In the leadup to the announcement of the winning bid for the line's construction, maintenance and rolling stock, some sources reported that the US administration is pressuring for bids involving Chinese companies to not be selected for the project, in the context of the ongoing China–US trade war. After the winning bid was announced, losing Chinese bidder CRCC appealed the decision, arguing that its bid had been unlawfully disqualified. NTA argued in response that CRCC's bid was rejected due to its abnormally low price quote. In September 2022, the Tel Aviv District Court ruled in NTA's favour, concluding that CRCC presented no evidence to support its claim, and noting that Chinese companies continue to win tenders in infrastructure projects across Israel.

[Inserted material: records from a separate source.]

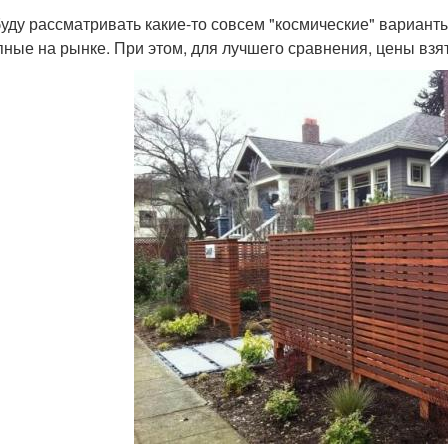
буду рассматривать какие-то совсем "космические" вариант
пные на рынке. При этом, для лучшего сравнения, цены взят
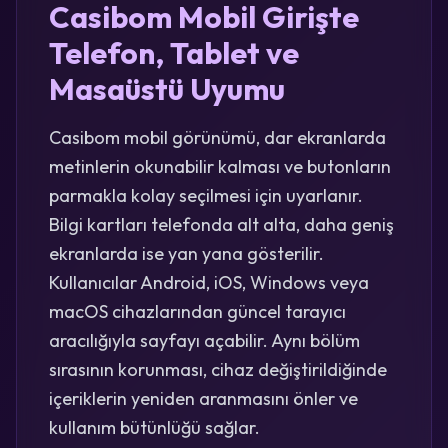
Casibom Mobil Girişte
Telefon, Tablet ve
Masaüstü Uyumu
Casibom mobil görünümü, dar ekranlarda
metinlerin okunabilir kalması ve butonların
parmakla kolay seçilmesi için uyarlanır.
Bilgi kartları telefonda alt alta, daha geniş
ekranlarda ise yan yana gösterilir.
Kullanıcılar Android, iOS, Windows veya
macOS cihazlarından güncel tarayıcı
aracılığıyla sayfayı açabilir. Aynı bölüm
sırasının korunması, cihaz değiştirildiğinde
içeriklerin yeniden aranmasını önler ve
kullanım bütünlüğü sağlar.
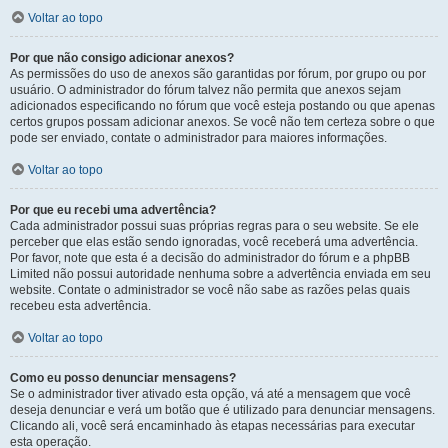
Voltar ao topo
Por que não consigo adicionar anexos?
As permissões do uso de anexos são garantidas por fórum, por grupo ou por
usuário. O administrador do fórum talvez não permita que anexos sejam
adicionados especificando no fórum que você esteja postando ou que apenas
certos grupos possam adicionar anexos. Se você não tem certeza sobre o que
pode ser enviado, contate o administrador para maiores informações.
Voltar ao topo
Por que eu recebi uma advertência?
Cada administrador possui suas próprias regras para o seu website. Se ele
perceber que elas estão sendo ignoradas, você receberá uma advertência.
Por favor, note que esta é a decisão do administrador do fórum e a phpBB
Limited não possui autoridade nenhuma sobre a advertência enviada em seu
website. Contate o administrador se você não sabe as razões pelas quais
recebeu esta advertência.
Voltar ao topo
Como eu posso denunciar mensagens?
Se o administrador tiver ativado esta opção, vá até a mensagem que você
deseja denunciar e verá um botão que é utilizado para denunciar mensagens.
Clicando ali, você será encaminhado às etapas necessárias para executar
esta operação.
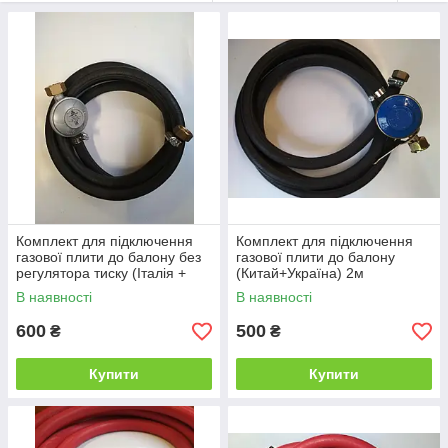
Комплект для підключення
Комплект для підключення
газової плити до балону без
газової плити до балону
регулятора тиску (Італія +
(Китай+Україна) 2м
Україна) 2м
В наявності
В наявності
600
500
₴
₴
Купити
Купити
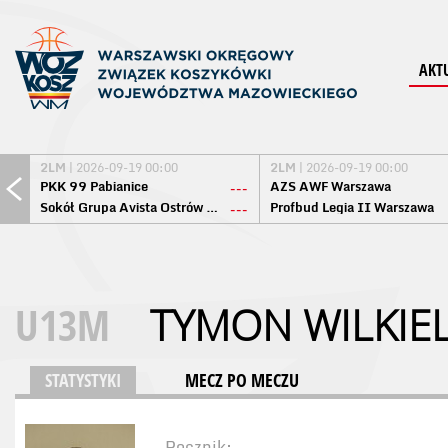
AKT
2LM
| 2026-09-19 00:00
2LM
| 2026-09-19 00:00
PKK 99 Pabianice
AZS AWF Warszawa
---
Sokół Grupa Avista Ostrów Maz.
Profbud Legia II Warszawa
---
U13M
TYMON WILKIE
STATYSTYKI
MECZ PO MECZU
Rocznik:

The tender for operation of the line was issued in May 2023.

In July 2023, financing for the line was secured, allowing for construction to begin in earnest. Construction is ongoing and is now expected to be completed in 2028, three years after the original deadline. The first vehicle Urbos LRV was delivered in June 2026.

==Route==
The Purple Line will follow a semi-circular route in central Tel Aviv, between Tel Aviv–Savidor Central railway station (Arlozorov Terminal) in the north and Tel Aviv–HaHagana railway station in the south, looping westwards through the heart of the city. On the way it will pass through Arlozorov, Ben Yehuda, Allenby, Aliya and Levinsky streets. In this section it will interchange with the Red Line and the Green Line of the Tel Aviv Light Rail twice each: with the Red Line, in Arlozorov Terminal in the north and Yehuda HaLevi in the south; and with the Green Line, in Ibn Gabirol in the north and Har Tsiyon in the south.

From Tel Aviv HaHagana the line will continue eastwards along HaHagana Street and HaShalom Road, skirting Giv'atayim and passing through Ramat Gan by way of Aluf Sadeh and Sheba roads before reaching Sheba Medical Center. Here the line will split into two branches:
- The northern branch will travel northwards through Kiryat Ono and terminate in Bar-Ilan University and Giv'at Shmuel.
- The southern branch will continue eastwards along Route 461, skirting Or Yehuda and Yehud before reaching the terminus at Tayasim Junction near Bnei Atarot.

The Purple Line will be the only Tel Aviv LRT line to travel at street level in central Tel Aviv, and the only one to be aboveground in its entirety.